I’m on the faculty at Stanford in the School of Engineering and I’m also the Co-Director of Stanford’s Technology Ventures Program. I’ve been deeply embedded in the Silicon Valley entrepreneur scene but also in entrepreneurship US-wide and even global.
We have time to look at a lot of different entrepreneurial companies and we also have the time to think about it. We also focus on this idea simple rules. The idea is that in a key process, like hiring or marketing, what are the few simple rules that are really your strategy? And finally, we are a book that’s about scaling. So not a book for when you need an idea but for when you have one and you want to get it out there fast. We are focused on growing your business once you have the idea.
We did write it to be read cover to cover. However, if you are one of those people that doesn’t have a lot of time then you can read the first chapter to understand what simple rules are and then chapter 5 which explains how to create them.
I think the key concept is a few simple rules tames the complexity that everybody faces. They win because they’re fast, they’re flexible, and everyone can remember them.
What you will read first is what simple rules are, they are a handful of rules that are unique to you that are focused on a key process. We then go into why do simple rules work? They work because they’re fast, they’re flexible and easy to follow.

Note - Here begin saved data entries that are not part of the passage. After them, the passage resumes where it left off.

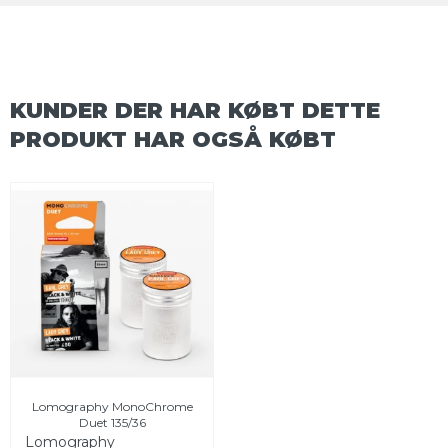
KUNDER DER HAR KØBT DETTE
PRODUKT HAR OGSÅ KØBT
Lomography MonoChrome
Duet 135/36
Lomography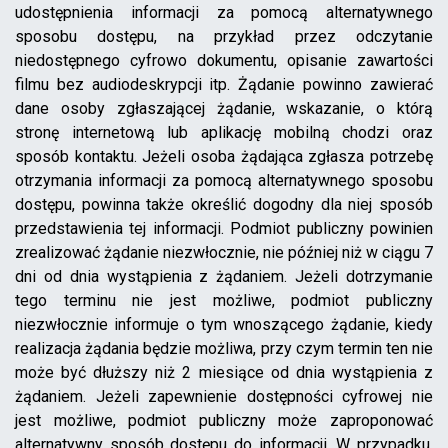
udostępnienia informacji za pomocą alternatywnego
sposobu dostępu, na przykład przez odczytanie
niedostępnego cyfrowo dokumentu, opisanie zawartości
filmu bez audiodeskrypcji itp. Żądanie powinno zawierać
dane osoby zgłaszającej żądanie, wskazanie, o którą
stronę internetową lub aplikację mobilną chodzi oraz
sposób kontaktu. Jeżeli osoba żądająca zgłasza potrzebę
otrzymania informacji za pomocą alternatywnego sposobu
dostępu, powinna także określić dogodny dla niej sposób
przedstawienia tej informacji. Podmiot publiczny powinien
zrealizować żądanie niezwłocznie, nie później niż w ciągu 7
dni od dnia wystąpienia z żądaniem. Jeżeli dotrzymanie
tego terminu nie jest możliwe, podmiot publiczny
niezwłocznie informuje o tym wnoszącego żądanie, kiedy
realizacja żądania będzie możliwa, przy czym termin ten nie
może być dłuższy niż 2 miesiące od dnia wystąpienia z
żądaniem. Jeżeli zapewnienie dostępności cyfrowej nie
jest możliwe, podmiot publiczny może zaproponować
alternatywny sposób dostępu do informacji. W przypadku,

Once we have a good basics of what simple rules are for the reader, we then want to talk about the different kinds of rules. There are actually six kinds of rules ranging from boundary rules to stopping rules. We explain the six kinds of rules and why it’s important to know the kind. One reason is because by knowing the kind you will have a more effective portfolio of the rule. The second is because some rules are actually harder to learn but more important for performance.

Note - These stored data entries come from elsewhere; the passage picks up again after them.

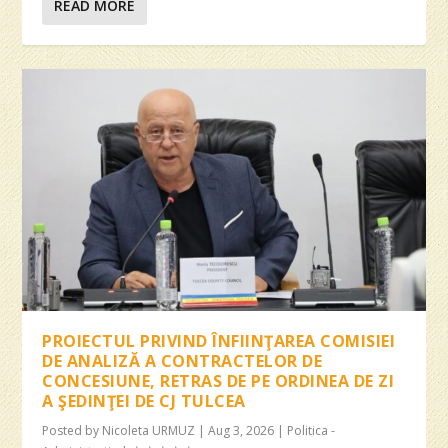
READ MORE
PROIECTUL PRIVIND ÎNFIINŢAREA COMISIEI
DE ANALIZĂ A CONTRACTELOR DE
CONCESIUNE, RETRAS DE PE ORDINEA DE ZI
A ŞEDINŢEI DE CJ TULCEA
Posted by
Nicoleta URMUZ
|
Aug 3, 2026
|
Politica -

Once we have run through what rules are, how they work, different kinds of rules, we then get into where they come from. Here we talk a bit about how they naturally appear if you don’t pay attention. Then we move into a three step process that really goes through how to actually develop those rules. The first step is ‘what’s your objective?.’ The second step is ‘What’s my bottle neck?’ and the third step is figuring out how to attack it.
NOTE: That was just a summary. To get the full deep dive, play the audio clip at 05:19X
“Complexity isn’t destiny.” – Kathleen Eisenhardt
The inspiration came from some research I did awhile ago. I was looking at tech companies and how some could put out products that were successful and others couldn’t. We noticed that there were two pathologies: people that had too much structure in their company and then people that had too little. Then we started to notice that most entrepreneurs are coping with fast paced, complicated, uncertain environments and those entrepreneurs that were successful were the ones that were able to crystalize what they were doing with a few rules and then improvise after that.